Retrieve every line of the data holding the word "Girls".
___ Material shown
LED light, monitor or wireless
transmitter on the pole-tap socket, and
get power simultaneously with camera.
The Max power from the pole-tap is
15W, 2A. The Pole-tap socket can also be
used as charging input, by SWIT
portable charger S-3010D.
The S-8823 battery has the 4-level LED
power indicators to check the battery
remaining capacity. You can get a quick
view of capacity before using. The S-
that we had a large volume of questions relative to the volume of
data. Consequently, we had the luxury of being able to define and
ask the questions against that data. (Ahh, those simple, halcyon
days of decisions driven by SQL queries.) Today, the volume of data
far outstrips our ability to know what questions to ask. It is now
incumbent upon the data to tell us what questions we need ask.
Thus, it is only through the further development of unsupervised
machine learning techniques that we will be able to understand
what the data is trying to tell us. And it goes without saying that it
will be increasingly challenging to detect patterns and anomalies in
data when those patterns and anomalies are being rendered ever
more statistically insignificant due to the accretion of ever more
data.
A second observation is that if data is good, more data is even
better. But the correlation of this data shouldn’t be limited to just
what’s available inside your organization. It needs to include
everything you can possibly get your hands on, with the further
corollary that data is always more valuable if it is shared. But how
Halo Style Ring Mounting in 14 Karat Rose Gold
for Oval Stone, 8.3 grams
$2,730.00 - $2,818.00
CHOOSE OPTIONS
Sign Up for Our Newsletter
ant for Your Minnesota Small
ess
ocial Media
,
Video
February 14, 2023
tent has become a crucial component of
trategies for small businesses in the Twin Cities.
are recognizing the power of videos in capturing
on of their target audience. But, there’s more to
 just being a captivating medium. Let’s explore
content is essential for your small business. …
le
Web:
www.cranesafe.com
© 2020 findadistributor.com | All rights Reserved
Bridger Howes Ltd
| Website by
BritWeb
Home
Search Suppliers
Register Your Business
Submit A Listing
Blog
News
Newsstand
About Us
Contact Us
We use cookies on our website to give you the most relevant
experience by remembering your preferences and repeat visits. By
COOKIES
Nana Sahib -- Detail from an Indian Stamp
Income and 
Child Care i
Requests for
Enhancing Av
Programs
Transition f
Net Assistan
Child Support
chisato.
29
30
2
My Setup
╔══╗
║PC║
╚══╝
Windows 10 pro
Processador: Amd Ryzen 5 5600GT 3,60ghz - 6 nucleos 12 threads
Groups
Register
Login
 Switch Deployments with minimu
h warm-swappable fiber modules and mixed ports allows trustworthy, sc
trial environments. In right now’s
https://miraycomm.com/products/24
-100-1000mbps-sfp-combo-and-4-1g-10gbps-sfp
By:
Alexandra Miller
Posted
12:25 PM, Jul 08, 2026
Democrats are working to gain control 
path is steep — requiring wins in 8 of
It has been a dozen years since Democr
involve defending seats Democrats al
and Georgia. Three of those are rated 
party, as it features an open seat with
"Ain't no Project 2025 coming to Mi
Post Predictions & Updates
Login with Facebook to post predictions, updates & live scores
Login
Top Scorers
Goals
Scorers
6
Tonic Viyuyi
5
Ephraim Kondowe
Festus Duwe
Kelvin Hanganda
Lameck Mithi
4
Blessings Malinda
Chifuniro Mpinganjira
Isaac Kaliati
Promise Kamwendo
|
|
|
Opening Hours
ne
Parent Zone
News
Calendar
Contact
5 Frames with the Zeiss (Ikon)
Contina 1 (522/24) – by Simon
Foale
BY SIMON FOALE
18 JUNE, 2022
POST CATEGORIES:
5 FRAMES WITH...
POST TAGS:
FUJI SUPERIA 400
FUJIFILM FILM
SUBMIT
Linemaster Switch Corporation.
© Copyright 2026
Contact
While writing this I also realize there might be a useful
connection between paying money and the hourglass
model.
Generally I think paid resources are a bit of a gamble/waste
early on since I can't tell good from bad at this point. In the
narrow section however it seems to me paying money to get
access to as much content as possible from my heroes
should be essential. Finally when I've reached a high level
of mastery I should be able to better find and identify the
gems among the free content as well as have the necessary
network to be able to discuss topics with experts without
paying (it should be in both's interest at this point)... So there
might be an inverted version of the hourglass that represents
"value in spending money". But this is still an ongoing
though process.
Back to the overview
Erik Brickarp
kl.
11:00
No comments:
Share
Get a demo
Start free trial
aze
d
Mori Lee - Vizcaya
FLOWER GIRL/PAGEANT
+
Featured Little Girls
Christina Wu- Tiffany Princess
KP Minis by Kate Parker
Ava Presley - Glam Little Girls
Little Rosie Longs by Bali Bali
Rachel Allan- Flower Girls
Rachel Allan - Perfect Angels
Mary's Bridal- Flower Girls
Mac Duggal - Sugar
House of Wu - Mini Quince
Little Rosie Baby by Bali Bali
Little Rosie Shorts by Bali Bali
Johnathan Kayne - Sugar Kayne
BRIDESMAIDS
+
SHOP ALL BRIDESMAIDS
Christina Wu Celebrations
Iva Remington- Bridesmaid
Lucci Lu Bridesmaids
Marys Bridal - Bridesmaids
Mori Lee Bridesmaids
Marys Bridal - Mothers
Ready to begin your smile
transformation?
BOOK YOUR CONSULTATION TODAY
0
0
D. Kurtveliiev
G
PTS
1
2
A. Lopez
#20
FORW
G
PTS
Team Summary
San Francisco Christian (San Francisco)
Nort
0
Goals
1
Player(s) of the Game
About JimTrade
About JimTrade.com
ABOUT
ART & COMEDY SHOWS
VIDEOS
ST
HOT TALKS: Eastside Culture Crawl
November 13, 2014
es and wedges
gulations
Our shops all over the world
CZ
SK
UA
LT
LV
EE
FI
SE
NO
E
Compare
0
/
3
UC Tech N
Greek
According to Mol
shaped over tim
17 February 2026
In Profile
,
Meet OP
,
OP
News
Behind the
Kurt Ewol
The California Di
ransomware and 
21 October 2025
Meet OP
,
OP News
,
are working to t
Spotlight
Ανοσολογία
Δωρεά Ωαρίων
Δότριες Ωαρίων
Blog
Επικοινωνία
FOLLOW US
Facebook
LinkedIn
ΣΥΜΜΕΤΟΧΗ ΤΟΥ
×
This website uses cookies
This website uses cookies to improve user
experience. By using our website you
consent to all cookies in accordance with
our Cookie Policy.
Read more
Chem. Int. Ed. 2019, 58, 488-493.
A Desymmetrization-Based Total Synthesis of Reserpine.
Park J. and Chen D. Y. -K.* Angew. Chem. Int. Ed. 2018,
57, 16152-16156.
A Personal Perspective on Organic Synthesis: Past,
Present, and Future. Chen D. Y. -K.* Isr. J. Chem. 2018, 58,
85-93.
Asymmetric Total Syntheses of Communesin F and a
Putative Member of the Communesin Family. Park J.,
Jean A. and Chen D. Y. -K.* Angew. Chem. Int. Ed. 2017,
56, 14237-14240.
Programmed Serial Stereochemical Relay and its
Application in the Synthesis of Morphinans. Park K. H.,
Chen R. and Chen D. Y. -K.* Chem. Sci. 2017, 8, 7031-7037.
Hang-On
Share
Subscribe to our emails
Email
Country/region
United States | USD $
______
Response to this task
Featured Little Girls
Ava Presley - Glam Little Girls
Rachel Allan- Flower Girls
Mary's Bridal- Flower Girls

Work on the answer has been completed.